Furious 7 Will Give You Closure, With a Few Speed Bumps Along the Way

Furious 7 is shattering the box office and surpassing the expectations of even the most optimistic insiders who have been forced to recede their numerical quotes.


Of course, we all assumed the seventh installment of a franchise that has evolved into a global juggernaut would be well received and lauded. Lead actor and beloved staple, Paul Walker who played good cop gone rogue, Brian O’Connor died suddenly in the middle of filming, which presented a whole new set of challenges for director James Wan, writer Chris Morgan, producers Neil Moritz and Vin Diesel, who plays Dom Torreto as well as the endearing cast and crew.

After a much needed hiatus, it was agreed that with the help of Walker’s younger brothers, Cody and Caleb, and actor John Brotherton, a well as the magical offerings of CGI, Furious 7 would be manifested. The mission was daunting but necessary and after viewing the final results, it is clear that Paul Walker’s presence hauntingly drives the value of Furious 7 but it also presents a certain level of displacement with the rest of the crew.

The best word to use when describing the film that everyone wants to love is – messy. From start to finish, Furious 7 awkwardly tries to prove that it can hold its own against the intimidating ghosts of its predecessors, and this failed attempt is its undoing. It is fair to assume that the death of one of the integral parts of this saga may have catapulted the madness, or may be not.

Director James Wan, is obviously talented and demonstrated his prowess with The Conjuring, but when it comes to the action genre, his approach is brutally systematic. Director Justin Lin who helmed the last three Fast and Furious films should have held on for one more because his effortlessly strategic technique was needed this time around.

As much as we would love to herald the arrival of a new talent, Wan valiantly tried to adequately deliver the level of brilliance that Lin consistently bequeathed us, and his efforts were somewhat validated through the testosterone filled reverie that populated the film, but unfortunately that wasn’t enough to keep us from noticing the gaping holes when it came to the interactions of the main cast and the glorified newbies.

The disorientation was immediate and never quite vacated the screen, as we tried to make sense of how the new characters would seamlessly migrate with the familiar. Kurt Russell’s introduction as the commander-in-chief helping the crew to fight off the antics of Deckard Shaw played by Jason Statham, is fair enough. This leads us to Games of Thrones actress Nathalie Emmanuel who plays a computer hacker being hunted by a mercenary (Djimon Hounsou).

We are transported from the streets of LA to the seductive vibes of Abu Dhabi, and all the while, we can’t help but notice that the crew that held it down so immaculately in Rio is struggling to convince us that they still know How to Roll.

It is apparent that the absence of Han and Giselle has handicapped their operation and allowed them to succumb to the glaring effects of over the top sequences that don’t quite compensate for the thematic reliance of family. Fast Five is and always be the best of the bunch – and it you haven’t been privy to it, I dare you to try.

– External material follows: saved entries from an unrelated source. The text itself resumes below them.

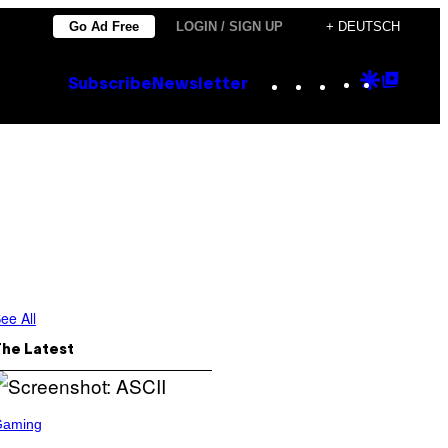
Go Ad Free
LOGIN / SIGN UP
+ DEUTSCH
Instagram
TikTok
YouTube
Google
Goog
Subscribe
Newsletter
Discove
Top
Posts
ee All
The Latest
Gaming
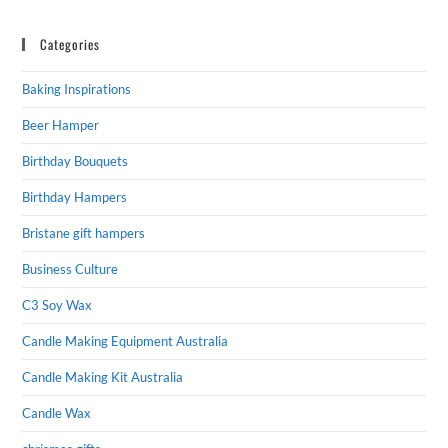
Categories
Baking Inspirations
Beer Hamper
Birthday Bouquets
Birthday Hampers
Bristane gift hampers
Business Culture
C3 Soy Wax
Candle Making Equipment Australia
Candle Making Kit Australia
Candle Wax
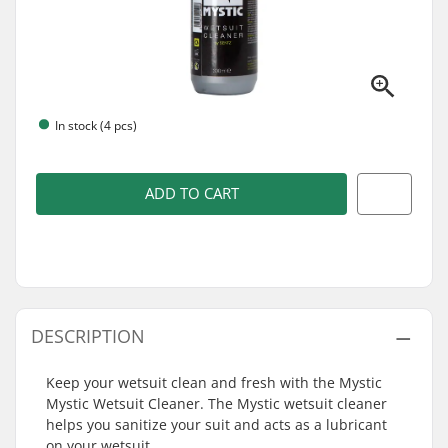
In stock (4 pcs)
ADD TO CART
DESCRIPTION
Keep your wetsuit clean and fresh with the Mystic
Mystic Wetsuit Cleaner. The Mystic wetsuit cleaner
helps you sanitize your suit and acts as a lubricant
on your wetsuit.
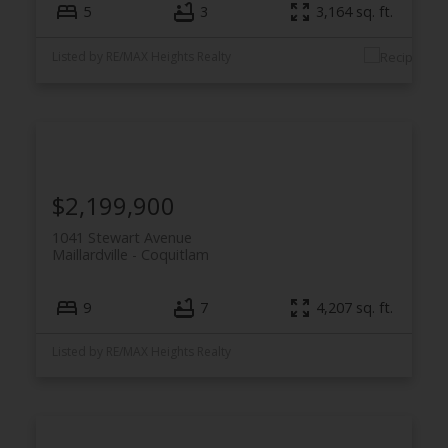
5
3
3,164 sq. ft.
Listed by RE/MAX Heights Realty
$2,199,900
1041 Stewart Avenue
Maillardville
Coquitlam
9
7
4,207 sq. ft.
Listed by RE/MAX Heights Realty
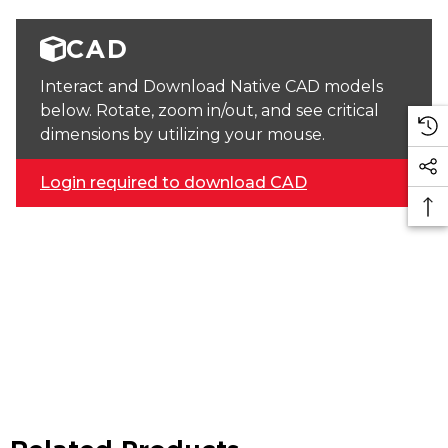
CAD
Interact and Download Native CAD models
below. Rotate, zoom in/out, and see critical
dimensions by utilizing your mouse.
Login required to download CAD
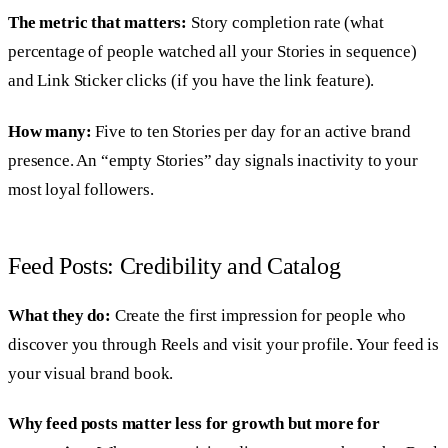
The metric that matters:
Story completion rate (what
percentage of people watched all your Stories in sequence)
and Link Sticker clicks (if you have the link feature).
How many:
Five to ten Stories per day for an active brand
presence. An “empty Stories” day signals inactivity to your
most loyal followers.
Feed Posts: Credibility and Catalog
What they do:
Create the first impression for people who
discover you through Reels and visit your profile. Your feed is
your visual brand book.
Why feed posts matter less for growth but more for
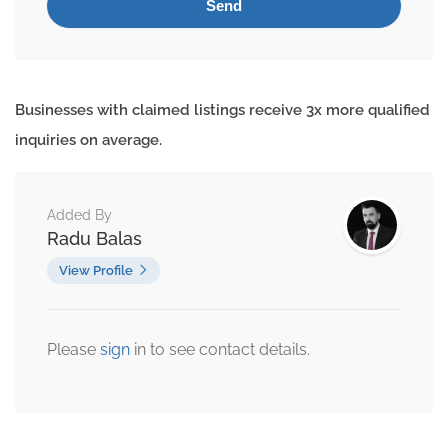
Businesses with claimed listings receive 3x more qualified
inquiries on average.
Added By
Radu Balas
View Profile
Please
sign
in to see contact details.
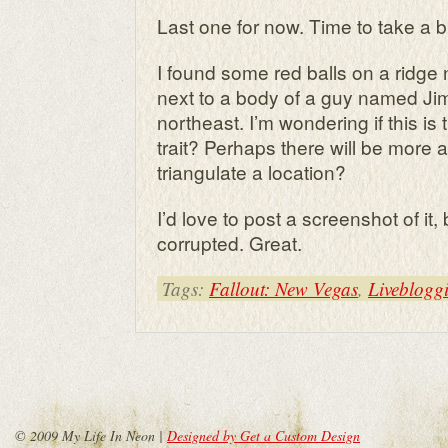
Last one for now. Time to take a b
I found some red balls on a ridg
next to a body of a guy named Jim
northeast. I’m wondering if this is
trait? Perhaps there will be more
triangulate a location?
I’d love to post a screenshot of it,
corrupted. Great.
Tags:
Fallout: New Vegas
,
Liveblogg
© 2009 My Life In Neon |
Designed by Get a Custom Design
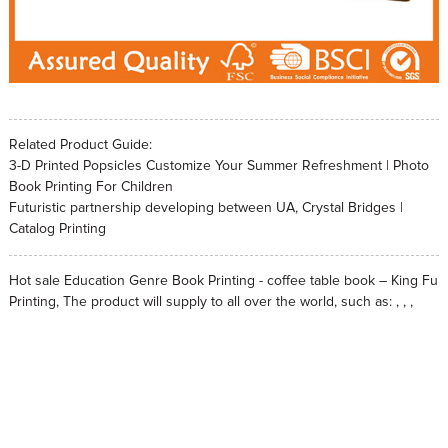
Related Product Guide:
3-D Printed Popsicles Customize Your Summer Refreshment | Photo
Book Printing For Children
Futuristic partnership developing between UA, Crystal Bridges |
Catalog Printing
Hot sale Education Genre Book Printing - coffee table book – King Fu
Printing, The product will supply to all over the world, such as: , , ,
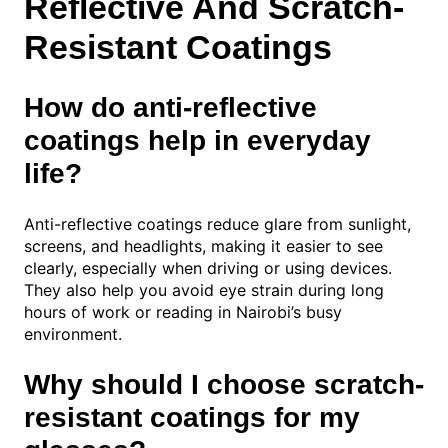
Reflective And Scratch-
Resistant Coatings
How do anti-reflective
coatings help in everyday
life?
Anti-reflective coatings reduce glare from sunlight,
screens, and headlights, making it easier to see
clearly, especially when driving or using devices.
They also help you avoid eye strain during long
hours of work or reading in Nairobi’s busy
environment.
Why should I choose scratch-
resistant coatings for my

Everyone seems scattered and confused and the scenes between Brian and Dom are disjointed and forced and don’t recall the reverence fans have grown to respect. There is no connection between any of the characters, which makes it hard to decipher when Walker was replaced with his brothers and the cape of technology.

Dwayne “The Rock” Johnson is underutilized; Jason Statham isn’t nearly as intimidating as his deceased brother Owen Shaw from Furious 6, and Djimon Hounsou isn’t quite as menacing as he needs to be.

After our heroes defeat their enemies, we are awkwardly transported to the beach where we see everyone hanging out and verbally honing in the fact that Brian is ready to be released to his wife and kids. And then the ending we’ve been holding our breaths for is upon us, and it is easily the best thing about Furious 7.

The montage, showing Walker’s contribution to the franchise is beautiful but not enough to cover the pot holes in this latest installment. But Wan has to be praised for his resilience as we acknowledge the immense pressure he was under even before Walker’s sudden passing. Taking that into consideration makes it necessary to give him props and not be unreasonably critical of the end result.

But one can’t help but feel that the magic of the franchise might be nearing it’s last lap. All good things must come to an end. There are rumors that there may be at least two more films in the pipeline – but it is safe to say that The Fast and the Furious needs to poetically bow out before they are jammed into a curb.